In this paper, we proposed a method to realize a virtual dense hemispherical array sensor by setting virtual sensors between the real sensors in three directions and generating virtual sensor signals using deep learning. We also applied the proposed method to simulations and human palm measurement data and confirmed that the proposed method can significantly reduce artifacts caused by sparse sensor density. The proposed method is a method that can reduce the calculation cost by performing 2D CNN processing in each of the three directions even for a hemispherical array sensor, and we showed that the proposed method can be executed on commercially available GPUs. Therefore, using our proposed method, high-quality photoacoustic images can be acquired without moving the hemispherical array sensor, and we will be able to observe the moving targets in real time. We hope that this will provide useful information for the development of medicine.

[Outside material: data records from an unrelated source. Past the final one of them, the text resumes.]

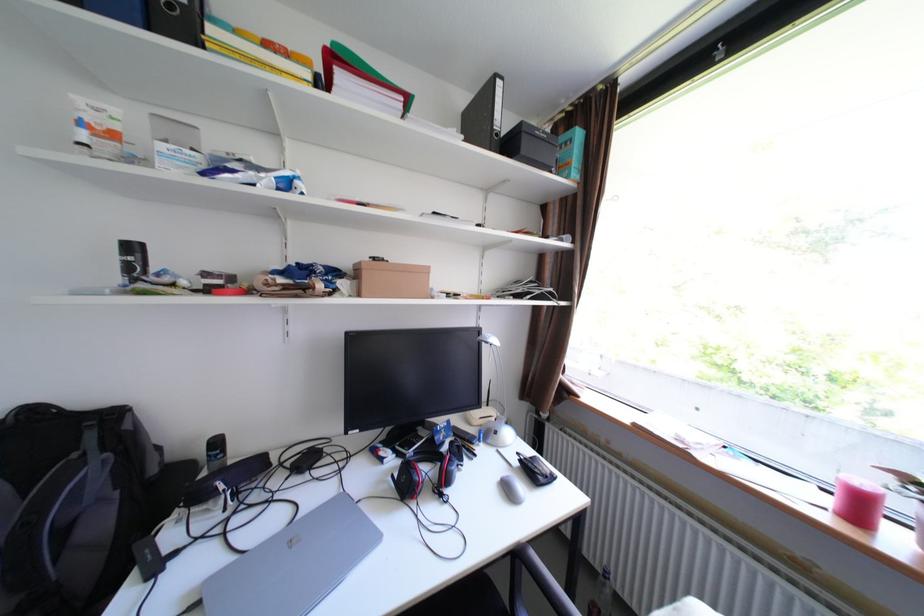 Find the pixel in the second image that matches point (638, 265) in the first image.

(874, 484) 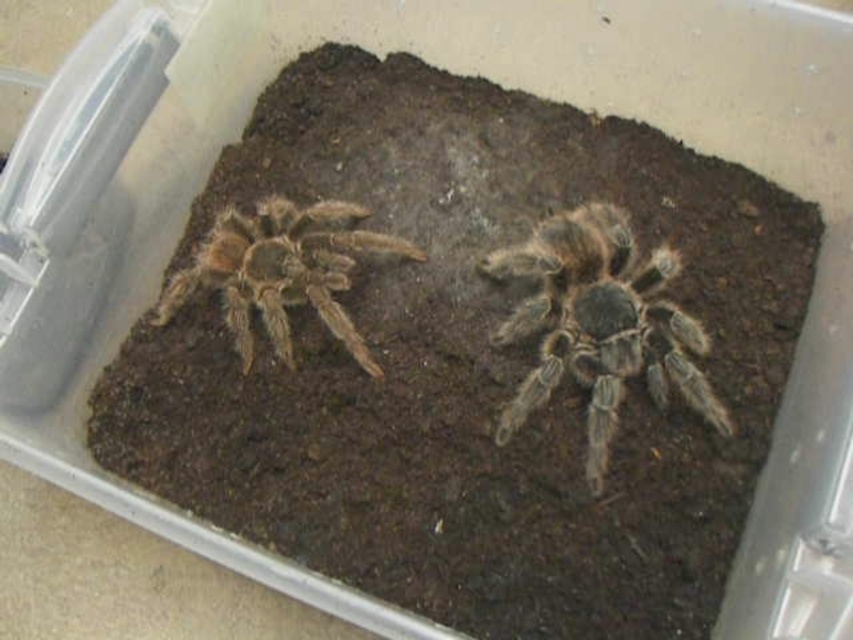 Is fuzzy brown spider at center positioned in front of brown fuzzy spider at left?

That is True.

Who is lower down, fuzzy brown spider at center or brown fuzzy spider at left?

Positioned lower is fuzzy brown spider at center.

Locate an element on the screen. fuzzy brown spider at center is located at coordinates (598, 324).

Image resolution: width=853 pixels, height=640 pixels. Identify the location of fuzzy brown spider at center. (598, 324). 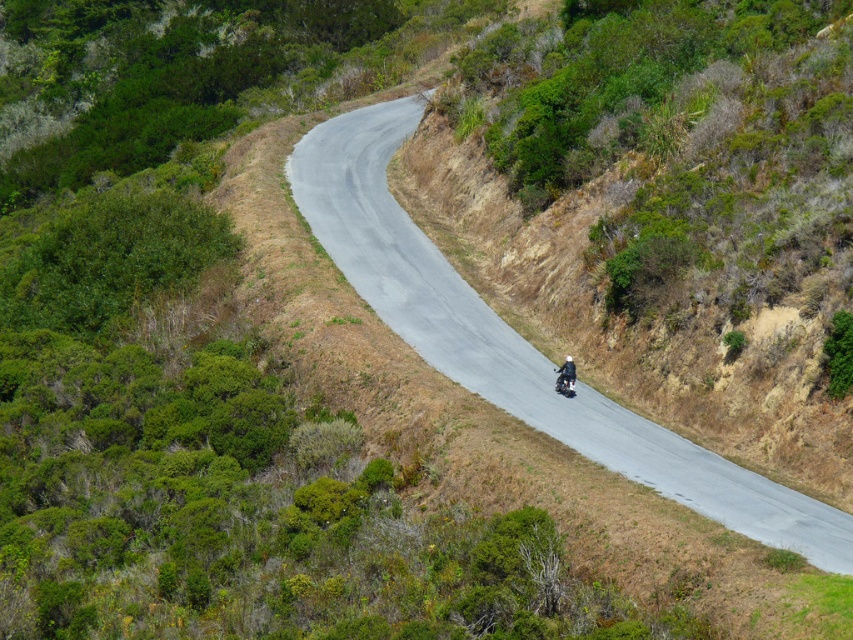 You are a hiker standing at the starting point of the gray asphalt road at center and want to reach the shiny black motorcycle at center. Which direction should you head to move towards the motorcycle?

The gray asphalt road at center is to the left of the shiny black motorcycle at center, so you should head to the right to move towards the motorcycle.

You are standing at the camera position and want to reach the point marked at coordinates (373, 268). The road ahead is 150 feet wide. Can you walk straight ahead to reach the point without crossing the road?

The point marked at coordinates (373, 268) is 169.30 feet away from the camera. Since the road is only 150 feet wide, walking straight ahead would take you beyond the road before reaching the point. Therefore, you would need to cross the road to reach the point. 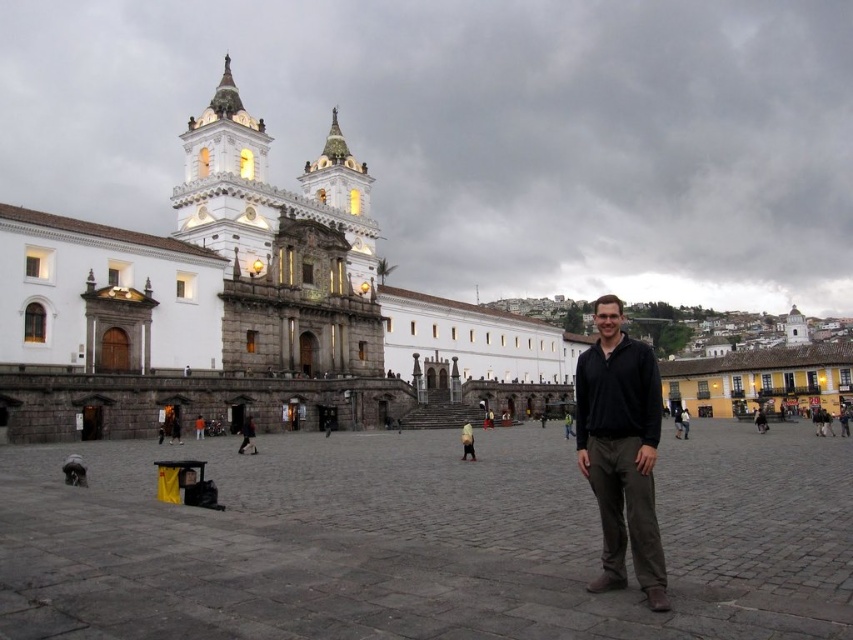 You are a photographer planning to take a picture of the white stone church at center and the black matte shirt at center from the same angle. Which object will appear larger in the photo?

The white stone church at center will appear larger in the photo because it is much taller than the black matte shirt at center.

You are a photographer trying to capture the entire white stone church at center and the black matte shirt at center in a single frame. Given that the camera can only focus on objects within a 100cm width, will both objects fit in the frame?

The white stone church at center is bigger than the black matte shirt at center. However, the camera can only focus on objects within a 100cm width. Since the church is larger, it may exceed the frame width, making it impossible to capture both fully.

You are standing in the plaza facing the historic building. You see a person in a black matte shirt at center and another in a dark brown leather jacket at center. Which person is standing closer to you?

The black matte shirt at center is closer to the viewer than the dark brown leather jacket at center. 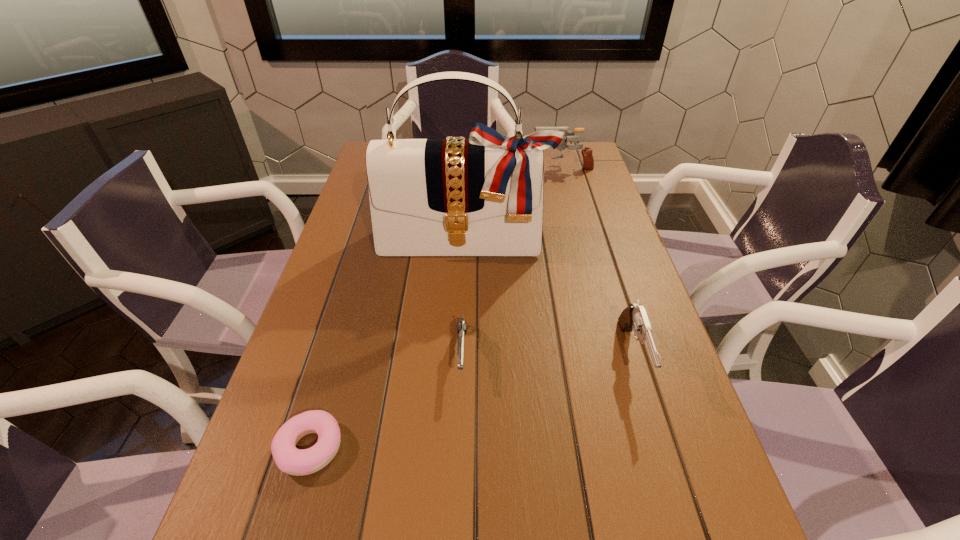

In the future, we plan to improve the accuracy of image reconstruction for clinical data by creating CNN training data based on actual blood vessel shapes. In addition, although we used a CNN with a simple structure in this study, we plan to investigate CNNs with deeper and more complex structures that can perform highly accurate estimation, and optimize each parameter related to CNNs. We also want to examine the possibility of real-time measurement of photoacoustic imaging in clinical applications.